When you write a book, you never know how it’s going to be received. You can hope, but you can’t know.

So, for Got Your Attention? to have become a Washington Post bestseller, and to read the reviews – not just from endorsers Dan Pink, Marshall Goldsmith, Keith Ferazzi, Elizabeth Lesser (co-founder of Omega Institute),  Terry Jones (founder of Travelocity), Kay Koplovitz (co-founder of USA Network) etc. – but from people I’ve never met who took the time to share how the book has impacted them … please know how much it means to me.

For example, Martin P gave it a 5 Star review on Amazon and said, “The way you should judge any business book is: does it give you actionable, real world advice that gets results? This book does. It has made a massive difference to my business again and again. Better networking conversations, better selling through listening first, a better structure in my keynotes, I could go on and on – this book really has made a difference to my income again and again. Incredible advice in such an engaging format. Just brilliant, thank you, Sam!”
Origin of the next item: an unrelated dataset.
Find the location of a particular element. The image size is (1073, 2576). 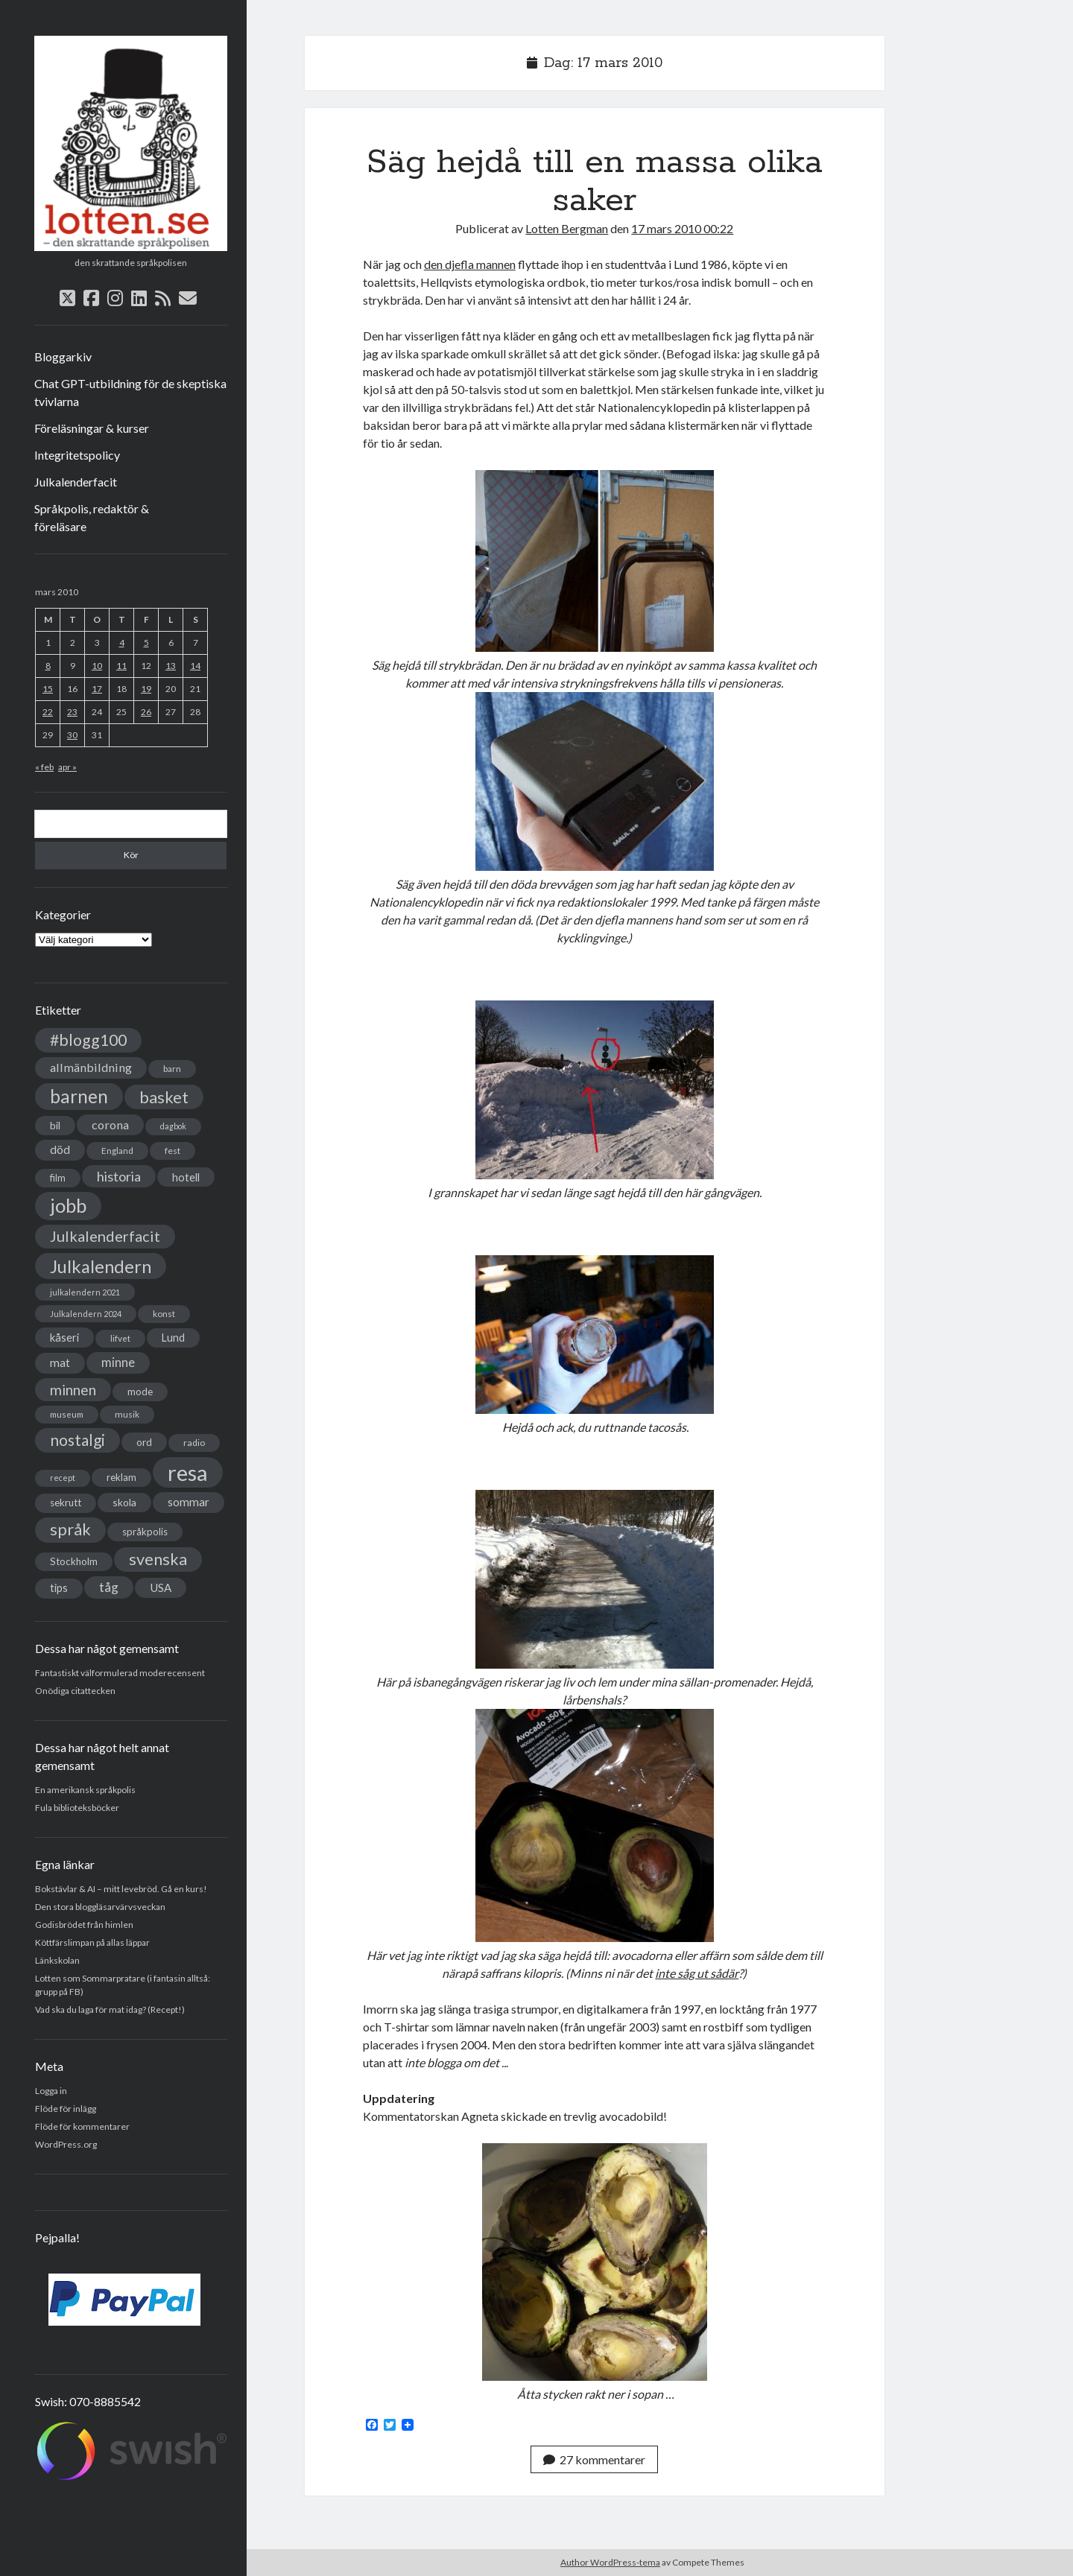

23 [Inlägg publicerade den 23 March 2010] is located at coordinates (72, 711).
And special thanks to Kathleen Hassan who gave the most recent review: “There Is NO Connection without Quality Attention” and no one walks her talk more than Sam Horn. I had the privilege of being with Sam recently in Washington DC for the United State of Women Summit. I haven’t seen Sam in over thirteen years, but she made me feel important as if she were meeting the First Lady herself. And while in line with Sam, making our way into the conference hall, Sam gave that same kind of rapt attention to everyone she came in contact with. She is genuinely curious about people and asks the most “intriguing” questions. She is brilliant and generous with her time and ideas and I feel blessed to get to swim in her sea of wisdom and insight. The ideas in this book are so relevant and applicable and the W5 form alone is worth the price of the book to get clarity about every communication I create so that I am able to connect on a deeper level so that my clients feel important and heard too.

Heartfelt thanks to all of you. I hope Got Your Attention? continues to make a positive difference for you, helps you create INTRIGUE communications that earn respect for your projects and priorities, and helps you actually enjoy meeting people and create more meaningful connections with everyone you meet, on and off the job.